Problem requirements: For each line in the data that includes "Ihren", make a copy.

═════ The input ═════

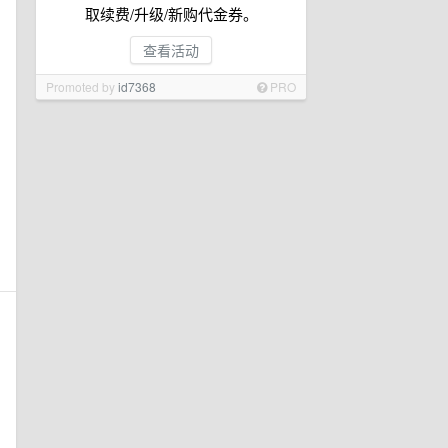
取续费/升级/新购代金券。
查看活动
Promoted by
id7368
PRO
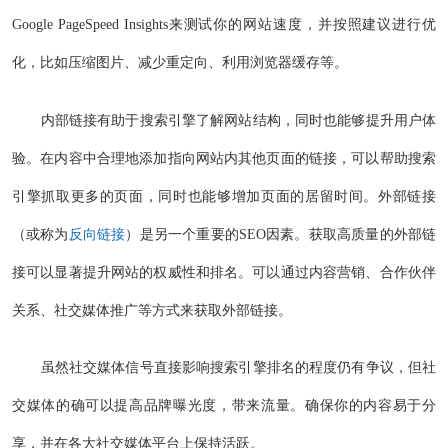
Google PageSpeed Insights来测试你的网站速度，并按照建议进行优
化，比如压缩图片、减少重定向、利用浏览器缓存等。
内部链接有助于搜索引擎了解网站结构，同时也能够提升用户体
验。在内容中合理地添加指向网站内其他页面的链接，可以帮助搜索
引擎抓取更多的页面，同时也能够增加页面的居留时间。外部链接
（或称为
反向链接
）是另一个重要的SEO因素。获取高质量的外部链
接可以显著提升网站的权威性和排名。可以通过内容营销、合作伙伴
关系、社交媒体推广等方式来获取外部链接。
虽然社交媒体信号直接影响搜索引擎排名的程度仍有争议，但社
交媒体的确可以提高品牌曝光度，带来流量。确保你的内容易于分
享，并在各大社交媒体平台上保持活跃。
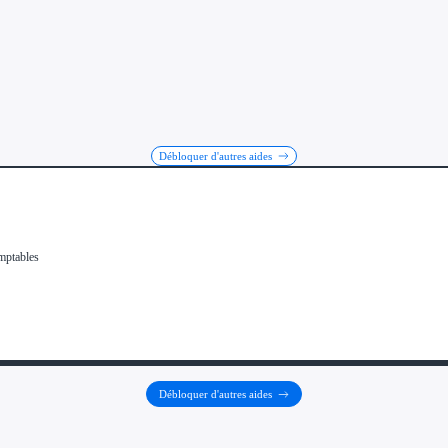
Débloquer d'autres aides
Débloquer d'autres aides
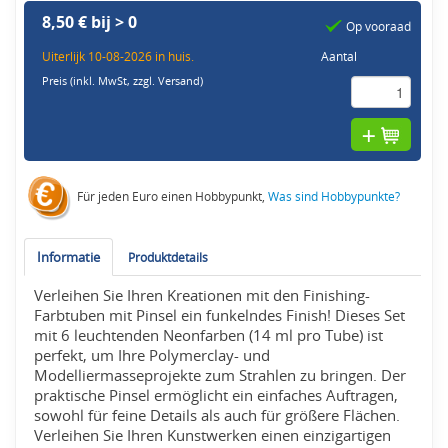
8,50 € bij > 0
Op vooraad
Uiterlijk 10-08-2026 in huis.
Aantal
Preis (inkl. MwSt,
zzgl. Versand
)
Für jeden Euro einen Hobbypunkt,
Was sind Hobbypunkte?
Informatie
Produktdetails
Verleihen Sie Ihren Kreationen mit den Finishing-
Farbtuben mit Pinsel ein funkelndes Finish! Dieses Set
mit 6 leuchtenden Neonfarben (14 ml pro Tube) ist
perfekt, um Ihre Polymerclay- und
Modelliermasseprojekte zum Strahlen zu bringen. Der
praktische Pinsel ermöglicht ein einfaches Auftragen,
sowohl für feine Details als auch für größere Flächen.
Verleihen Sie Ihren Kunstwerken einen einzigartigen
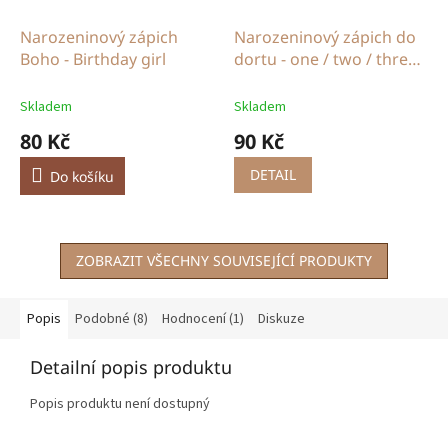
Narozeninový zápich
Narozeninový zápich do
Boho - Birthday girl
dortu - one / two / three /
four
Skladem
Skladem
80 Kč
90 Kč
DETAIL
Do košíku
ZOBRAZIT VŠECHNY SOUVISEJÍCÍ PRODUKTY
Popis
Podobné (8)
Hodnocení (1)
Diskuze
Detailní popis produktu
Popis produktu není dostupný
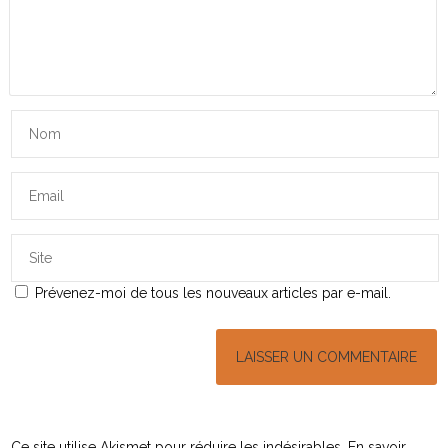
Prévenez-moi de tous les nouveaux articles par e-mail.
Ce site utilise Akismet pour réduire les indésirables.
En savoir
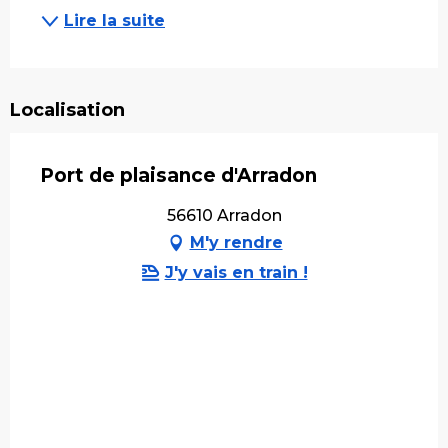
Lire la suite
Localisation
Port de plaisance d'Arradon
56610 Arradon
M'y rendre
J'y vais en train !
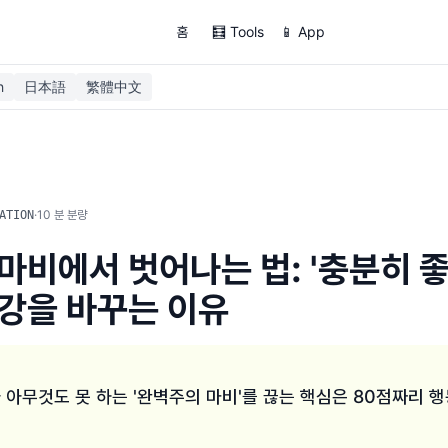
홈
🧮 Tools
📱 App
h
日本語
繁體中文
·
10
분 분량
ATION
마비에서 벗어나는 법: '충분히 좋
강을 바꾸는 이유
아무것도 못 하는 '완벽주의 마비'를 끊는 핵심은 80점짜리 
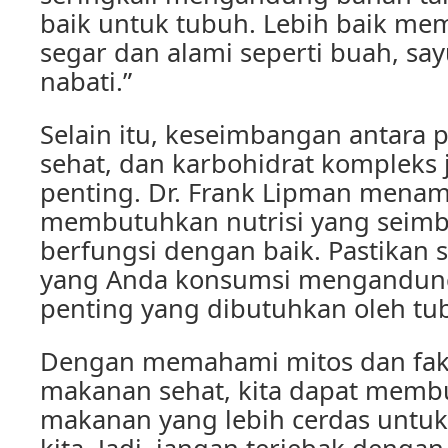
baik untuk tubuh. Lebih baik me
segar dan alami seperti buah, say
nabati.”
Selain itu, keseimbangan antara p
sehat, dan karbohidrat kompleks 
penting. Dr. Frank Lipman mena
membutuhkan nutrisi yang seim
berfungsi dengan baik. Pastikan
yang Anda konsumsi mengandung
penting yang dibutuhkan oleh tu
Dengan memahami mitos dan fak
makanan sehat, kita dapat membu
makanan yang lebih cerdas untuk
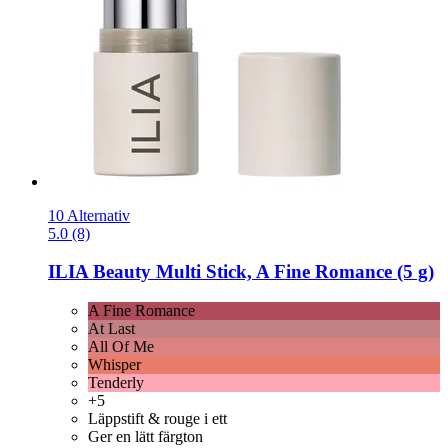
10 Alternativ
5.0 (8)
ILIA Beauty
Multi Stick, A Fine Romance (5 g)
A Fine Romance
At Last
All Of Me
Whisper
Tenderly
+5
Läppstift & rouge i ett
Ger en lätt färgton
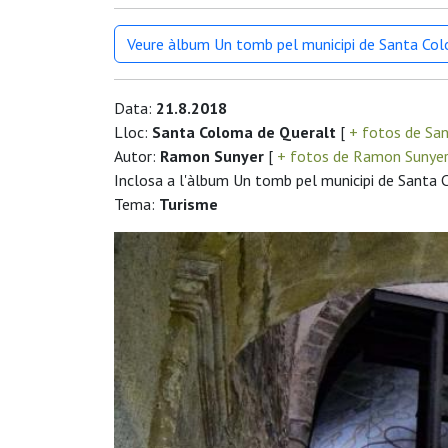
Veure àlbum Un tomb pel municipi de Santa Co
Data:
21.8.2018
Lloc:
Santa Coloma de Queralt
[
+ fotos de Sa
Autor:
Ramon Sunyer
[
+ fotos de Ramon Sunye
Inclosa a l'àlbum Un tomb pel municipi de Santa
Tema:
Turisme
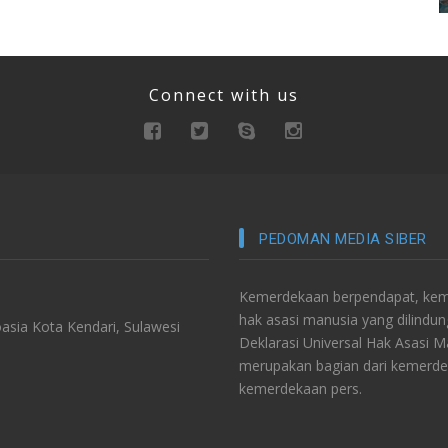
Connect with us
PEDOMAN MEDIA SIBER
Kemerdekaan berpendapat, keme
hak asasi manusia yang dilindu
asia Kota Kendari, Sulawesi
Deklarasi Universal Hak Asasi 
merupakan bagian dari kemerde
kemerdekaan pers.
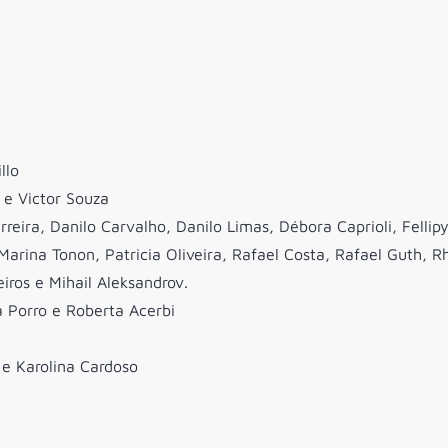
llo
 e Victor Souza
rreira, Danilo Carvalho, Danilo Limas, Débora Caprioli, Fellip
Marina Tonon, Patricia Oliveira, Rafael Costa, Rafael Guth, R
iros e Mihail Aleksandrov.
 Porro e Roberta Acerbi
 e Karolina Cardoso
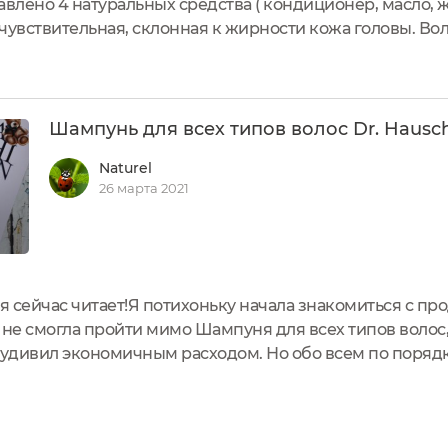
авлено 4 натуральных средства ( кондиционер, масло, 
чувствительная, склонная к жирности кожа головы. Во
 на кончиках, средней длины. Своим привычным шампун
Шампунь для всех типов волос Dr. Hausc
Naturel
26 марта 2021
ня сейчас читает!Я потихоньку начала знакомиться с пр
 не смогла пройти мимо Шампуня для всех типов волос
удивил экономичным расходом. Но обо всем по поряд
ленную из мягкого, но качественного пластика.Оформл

═════

Finished exercise:
Verleihen Sie Ihren Kreationen mit den Finishing-
Verleihen Sie Ihren Kunstwerken einen einzigartigen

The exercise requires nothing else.